Joint Exploration Center budget gets cool marks from Central Lee board

Fort Madison board to discuss at Monday’s meeting

BY CHUCK VANDENBERG
PCC EDITOR

DONNELLSON – The Central Lee School board had a cool response to a proposed budget from Southeastern Community College for the future Lee County Career Exploration Center.

At Monday’s regular meeting of the school board, directors saw a proposal that would require a first-year investment from the district of $88,531. Subsequent years would require incremental increases of at least 2% with a second-year investment of $108,661, and a third year of $110,984.

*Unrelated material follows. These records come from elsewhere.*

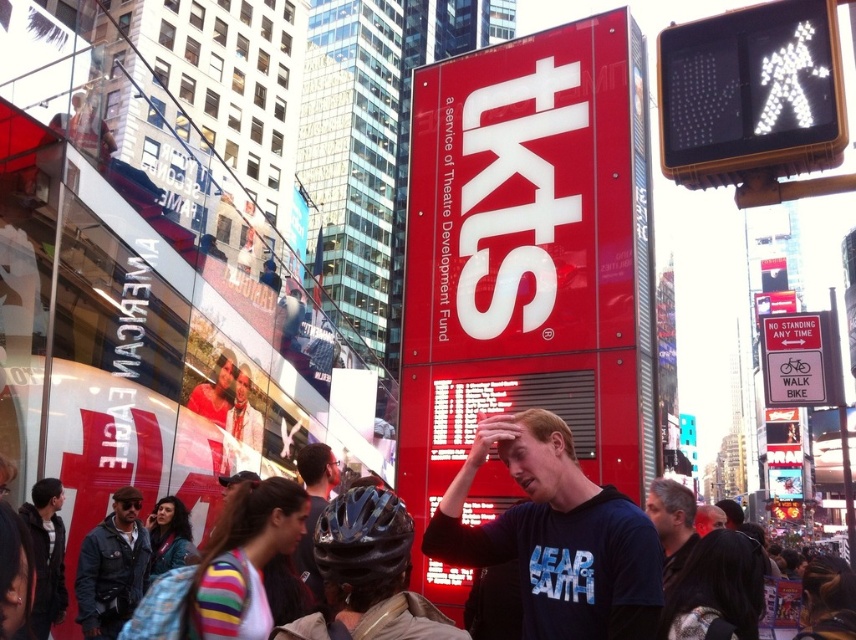 Which of these two, black matte t-shirt at center or dark blue jacket at lower left, stands shorter?

black matte t-shirt at center

Can you confirm if black matte t-shirt at center is shorter than dark blue jacket at lower left?

Yes.

Which is in front, point (649, 611) or point (114, 586)?

Point (649, 611) is in front.

Locate an element on the screen. This screenshot has height=640, width=856. black matte t-shirt at center is located at coordinates (556, 536).

Can you confirm if black matte t-shirt at center is wider than dark blue t-shirt at center?

No.

Between point (645, 531) and point (851, 550), which one is positioned in front?

Point (645, 531)

Locate an element on the screen. black matte t-shirt at center is located at coordinates (556, 536).

Where is `black matte t-shirt at center`? black matte t-shirt at center is located at coordinates (556, 536).

Can you confirm if red matte sign at center is positioned to the left of dark blue helmet at center?

No, red matte sign at center is not to the left of dark blue helmet at center.

Between red matte sign at center and dark blue helmet at center, which one is positioned higher?

red matte sign at center

Who is more distant from viewer, (x=474, y=129) or (x=318, y=452)?

Point (x=474, y=129)

This screenshot has height=640, width=856. I want to click on red matte sign at center, so click(530, 252).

The budget spreadsheet produced at the meeting showed an even higher commitment from Fort Madison and Keokuk.

Fort Madison’s contribution is $160,966 the first year and $197,566 the second year. That contribution would increase to more than $200,000 annually after that with an average yearly growth factor of 2%.

Keokuk’s numbers are slightly lower than that at $187,688 in year one, and $191,700 year two and $195,802 in year three.

Central Lee Schools Superintendent Dr. Andy Crozier said it’s a big ask for Central Lee taxpayers to put $1 million into that program.

“If you look at that over the course of 10 years, our amount would be about $1.1 million. Fort Madison’s would be over $2 (million) and Keokuk’s would be just under $2 (million). So as you can see here, there’s a long way to go with that budget,” Crozier said.

“We still have to take care of the 1,000 other kids that attend Central Lee. But coming back to the drawing board, I’m not saying it’s done, but that’s one of the challenges that’s been presented to us.”

The budget calls for a first-year total expenditure of $402,000 and a second-year budget of $493,000.

Crozier said there are different ways to navigate through it and different ways to generate revenue that other entities can put forward, but when you jump into a plan, you have to know how you’re going to pay the bills.

Preliminary plans include curriculum for Automation/Advanced Manufacturing/Robotics, Teacher Education, Pre-Engineering, and Computer Science.

Fort Madison Community School District Board of Directors President Dianne Hope declined to comment but said she had seen the budget worksheet.

Fort Madison Superintendent Dr. Erin Slater said the budget is on the agenda for discussion on Monday.

“This is a discussion item on the 10/18 board agenda which will be released today.  I’ll be sharing programming, budget information, etc. with the board at that time for their input and feedback.”

Lee County Economic Development Group President Dennis Fraise said he’s happy to see school boards reviewing the proposed budget.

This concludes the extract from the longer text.